EXERCISE INSTRUCTIONS: Leaving every picture out, please return exactly the lines from the top of the material below through the line with "official resources, and shows how", both included.

RECORDED DATA START

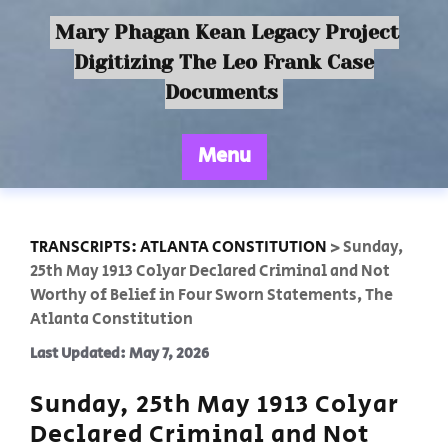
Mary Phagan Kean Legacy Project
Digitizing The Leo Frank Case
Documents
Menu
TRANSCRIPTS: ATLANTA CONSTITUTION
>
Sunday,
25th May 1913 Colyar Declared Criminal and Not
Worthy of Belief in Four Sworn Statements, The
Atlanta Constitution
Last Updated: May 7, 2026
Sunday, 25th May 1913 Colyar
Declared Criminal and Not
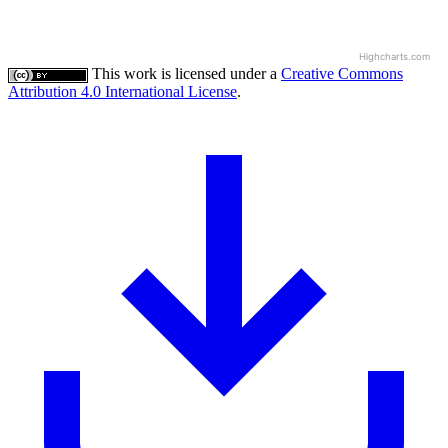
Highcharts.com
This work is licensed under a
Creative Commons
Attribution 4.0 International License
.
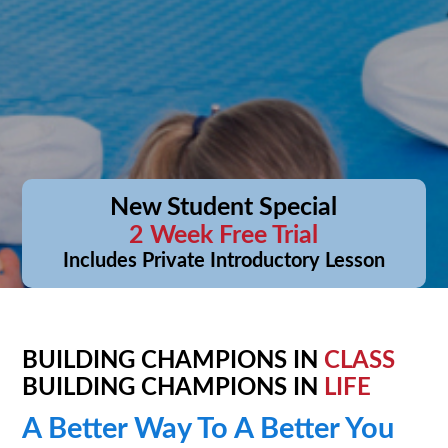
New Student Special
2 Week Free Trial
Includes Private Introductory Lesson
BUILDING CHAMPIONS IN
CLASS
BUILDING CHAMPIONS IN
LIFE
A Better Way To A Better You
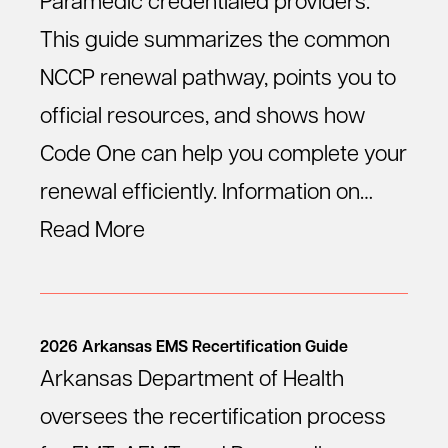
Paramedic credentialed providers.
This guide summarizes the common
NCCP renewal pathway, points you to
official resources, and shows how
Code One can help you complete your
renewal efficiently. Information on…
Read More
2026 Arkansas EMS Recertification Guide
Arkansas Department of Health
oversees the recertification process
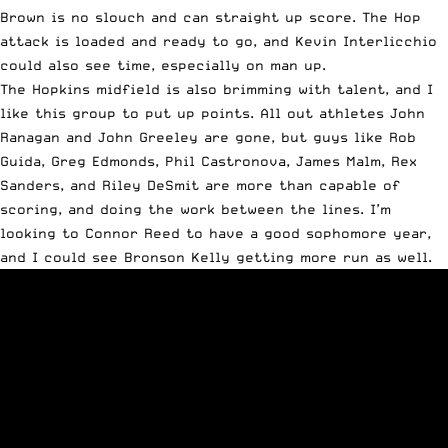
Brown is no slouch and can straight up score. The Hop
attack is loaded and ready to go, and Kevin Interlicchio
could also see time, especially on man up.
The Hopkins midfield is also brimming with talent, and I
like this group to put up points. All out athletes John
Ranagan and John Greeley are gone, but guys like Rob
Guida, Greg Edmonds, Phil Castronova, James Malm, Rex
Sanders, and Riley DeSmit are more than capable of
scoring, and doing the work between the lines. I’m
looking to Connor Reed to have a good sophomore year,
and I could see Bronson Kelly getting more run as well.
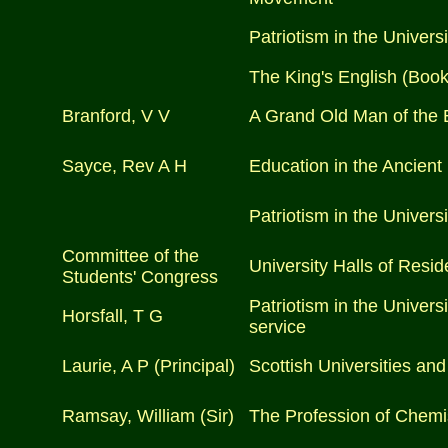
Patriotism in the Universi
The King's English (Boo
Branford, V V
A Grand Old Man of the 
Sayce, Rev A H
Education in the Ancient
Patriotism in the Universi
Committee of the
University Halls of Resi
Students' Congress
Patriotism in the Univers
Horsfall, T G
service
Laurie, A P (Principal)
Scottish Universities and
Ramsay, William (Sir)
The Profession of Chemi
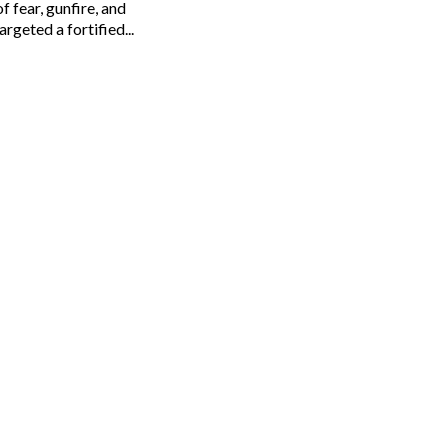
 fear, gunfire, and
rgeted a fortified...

RECORDED DATA END

YOUR SOLUTION:
Mary Phagan Kean Legacy Project
Digitizing The Leo Frank Case
Documents
Menu
TRANSCRIPTS: ATLANTA CONSTITUTION
>
Sunday,
25th May 1913 Colyar Declared Criminal and Not
Worthy of Belief in Four Sworn Statements, The
Atlanta Constitution
Last Updated: May 7, 2026
Sunday, 25th May 1913 Colyar
Declared Criminal and Not
Highcharts.com
This work is licensed under a
Creative Commons
Attribution 4.0 International License
.
New Student Special
2 Week Free Trial
Includes Private Introductory Lesson
BUILDING CHAMPIONS IN
CLASS
BUILDING CHAMPIONS IN
LIFE
A Better Way To A Better You
Paramedic credentialed providers.
This guide summarizes the common
NCCP renewal pathway, points you to
official resources, and shows how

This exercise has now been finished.